Su teléfono chirrió y oyó una voz al otro lado del diminuto auricular.
—Page —dijo la voz.
—¡Llamo desde Wahweap! —exclamó Briggs—. ¿Qué coño está pasando en nuestro puerto deportivo?
—Tranquilícese, señor Briggs —le aconsejó la voz serena del controlador del tráfico aéreo—. Se ha puesto en marcha una operación de rescate a gran escala. Acabamos de enterarnos hace escasos minutos.
Un grupo de guardias estaba colocando las barreras para el tráfico, mientras que otro había bajado a la plataforma para abrir el paso y ahuyentar a las barcas del puerto deportivo.
—¿Y qué tiene eso que ver conmigo? —replicó Briggs.
—La operación se centra en la zona desértica, al oeste de Kaiparowits.
—Dios santo. Vaya lugar para perderse… ¿De quién se trata?
—No lo sé. Nadie quiere decir nada.
Deben de ser esos arqueólogos zumbados, pensó Briggs. Sólo a unos locos se les ocurriría adentrarse en ese desierto. Un nuevo ruido de motor vino a añadirse al barullo y, al volverse, el hombre vio un semirremolque transportando marcha atrás una enorme lancha motora de líneas pulcras y elegantes en dirección al agua. Dos cajas de motores diésel idénticos sobresalían de la popa como si de unas torretas de ametralladoras se tratara.
—¿Para qué quieren los helicópteros? —inquirió Briggs al teléfono—. Los laberintos de cañones de ahí son tan estrechos y retorcidos que es imposible ver nada desde el aire. Además, tampoco podrían aterrizar en ninguna parte aunque viesen algo.
—Creo que sólo están transportando el equipo hasta el otro extremo del lago. Ya se lo he dicho, se trata de algo muy gordo.
Habían depositado la barca en el agua con gran rapidez, y emitiendo un rugido el semirremolque se alejó del lago y abandonó la plataforma inundada de agua. La lancha motora cobró vida, dio media vuelta y acarició el muelle, esperando lo suficiente para que subieran a bordo dos hombres: un joven que llevaba una camiseta con el logotipo de José Cuervo, y un hombre enjuto de pelo gris con unos pantalones caqui. Un perro marrón de aspecto monstruoso saltó a la barca tras ellos. De inmediato la lancha salió rugiendo a toda velocidad a través de la zona de recreo, dejando a cientos de motos acuáticas temblequeando como posesas a su paso. Los gigantescos helicópteros levantaron el hocico en el aire y se dispusieron a seguirla.

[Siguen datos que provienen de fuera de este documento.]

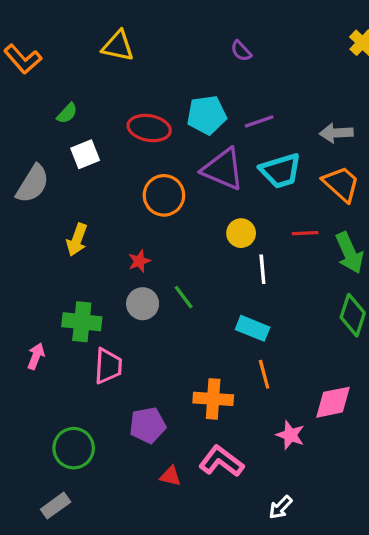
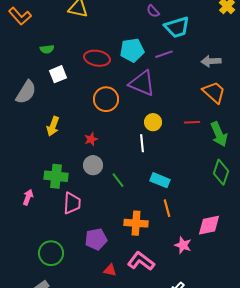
green semicircle: (67, 113) -> (47, 49), turned 40
cyan trapezoid: (280, 171) -> (177, 27), moved
white line: (262, 269) -> (142, 143), moved
green line: (184, 297) -> (118, 180), moved

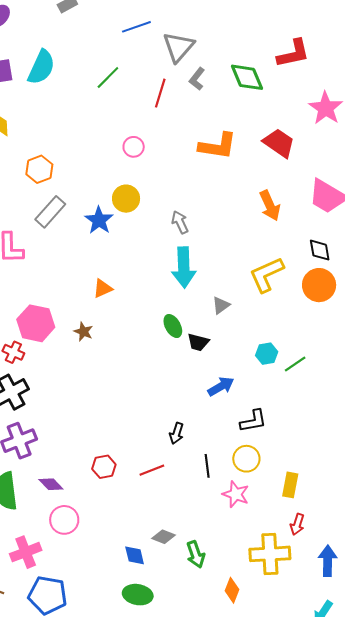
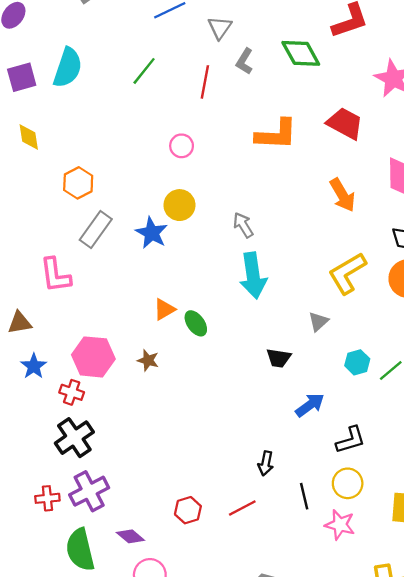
gray triangle: (178, 47) -> (220, 28), size x0.7
gray triangle: (221, 305) -> (318, 322), moved
green ellipse: (173, 326) -> (196, 323), moved

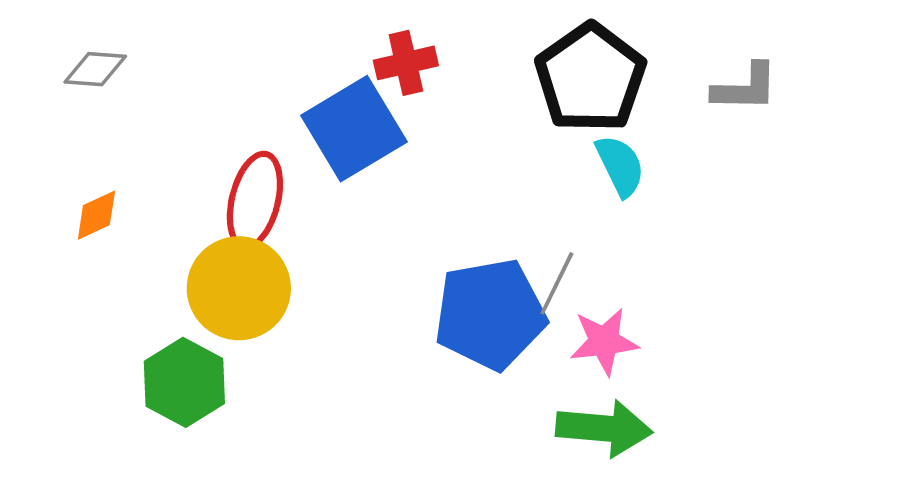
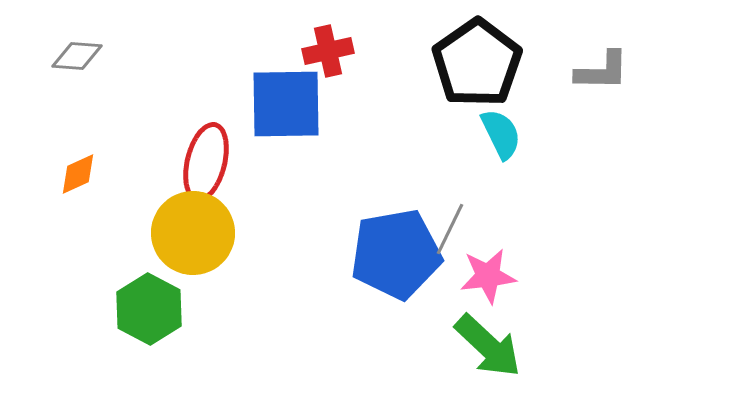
blue square: (354, 129) -> (286, 104), turned 30
green arrow: (604, 428) -> (488, 346), turned 38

Briggs contemplaba la escena con incredulidad, mientras el remolque bajaba deslizándose por la rampa hacia el pontón que lo aguardaba en el agua.
—Esto no puede estar sucediendo —farfulló entre dientes.
—Ya lo creo, que está sucediendo —le aseguró su interlocutor—. Estoy seguro de que también lo llamarán a usted. Ahora tengo que colgar.
Briggs dio un furioso manotazo al teléfono, pero en ese instante empezó a sonar: un chirrido agudo e insistente que se oyó con claridad pese al escándalo de aquellos preparativos y las exclamaciones de los curiosos.